Watching the election results this week, she was dismayed that the poor Eastern Cape province where her parents grew up still chose to vote for the ANC.

“I think their fear of racism and segregation is much greater than their fear of poverty,” she said.

In the lower-level elections, Mr. Matifuha voted for the Democratic Alliance, the white-led party and the second-largest party.

“If the ANC would address basic issues like infrastructure, policing, education, I would probably vote for them,” he said.

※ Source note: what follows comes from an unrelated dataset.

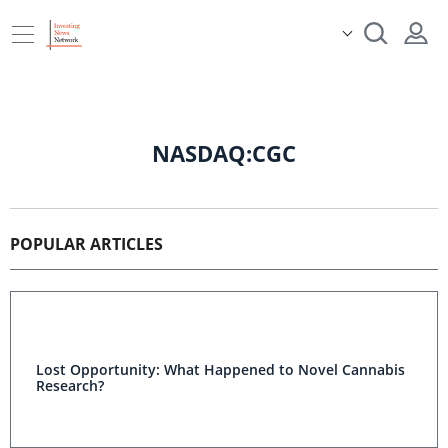
NASDAQ:CGC
POPULAR ARTICLES
Lost Opportunity: What Happened to Novel Cannabis
Research?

While the couple are optimistic about the election results, they are also concerned about the instability of the coalition government. Julius Malema said they were frightened by the fact that his party, the Economic Freedom Fighters, which advocates nationalizing the country’s central bank, would demand a seat in the Ministry of Finance as a condition of cooperation.

“That way he would have control over the funds,” Mr. Matifuha said.

“What good will that do?” asked his wife.

“Nothing,” her husband exclaimed.

“Thank God you are in fourth place,” she said of Malema’s party.

Nonetheless, Malema’s party has made inroads among the black middle class in urban centres. But not as well as the newcomer, the People’s Spear (MK), led by former ANC president Jacob Zuma. Ms Mathifha’s eyes widened when she saw MK become the third largest party. But like other breakaway parties, she hopes MK will fade into obscurity.

“The most embarrassing thing is how low the ANC has come,” she said.